━━━━━ Records shown ━━━━━
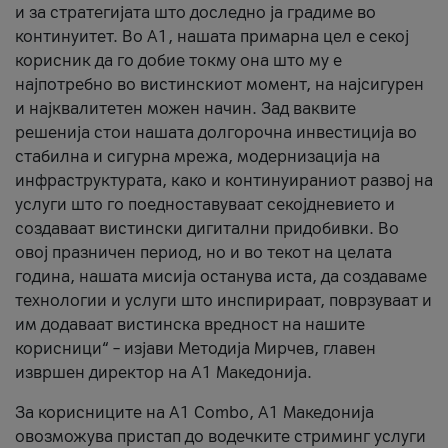
и за стратегијата што доследно ја градиме во
континуитет. Во А1, нашата примарна цел е секој
корисник да го добие токму она што му е
најпотребно во вистинскиот момент, на најсигурен
и најквалитетен можен начин. Зад ваквите
решенија стои нашата долгорочна инвестиција во
стабилна и сигурна мрежа, модернизација на
инфраструктурата, како и континуираниот развој на
услуги што го поедноставуваат секојдневието и
создаваат вистински дигитални придобивки. Во
овој празничен период, но и во текот на целата
година, нашата мисија останува иста, да создаваме
технологии и услуги што инспирираат, поврзуваат и
им додаваат вистинска вредност на нашите
корисници“ – изјави Методија Мирчев, главен
извршен директор на А1 Македонија.
За корисниците на A1 Combo, А1 Македонија
овозможува пристап до водечките стриминг услуги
━━━━━
(What you have to do): Images in the data above are to be skipped. Retype all other material exactly.

(Expected output):
и за стратегијата што доследно ја градиме во
континуитет. Во А1, нашата примарна цел е секој
корисник да го добие токму она што му е
најпотребно во вистинскиот момент, на најсигурен
и најквалитетен можен начин. Зад ваквите
решенија стои нашата долгорочна инвестиција во
стабилна и сигурна мрежа, модернизација на
инфраструктурата, како и континуираниот развој на
услуги што го поедноставуваат секојдневието и
создаваат вистински дигитални придобивки. Во
овој празничен период, но и во текот на целата
година, нашата мисија останува иста, да создаваме
технологии и услуги што инспирираат, поврзуваат и
им додаваат вистинска вредност на нашите
корисници“ – изјави Методија Мирчев, главен
извршен директор на А1 Македонија.
За корисниците на A1 Combo, А1 Македонија
овозможува пристап до водечките стриминг услуги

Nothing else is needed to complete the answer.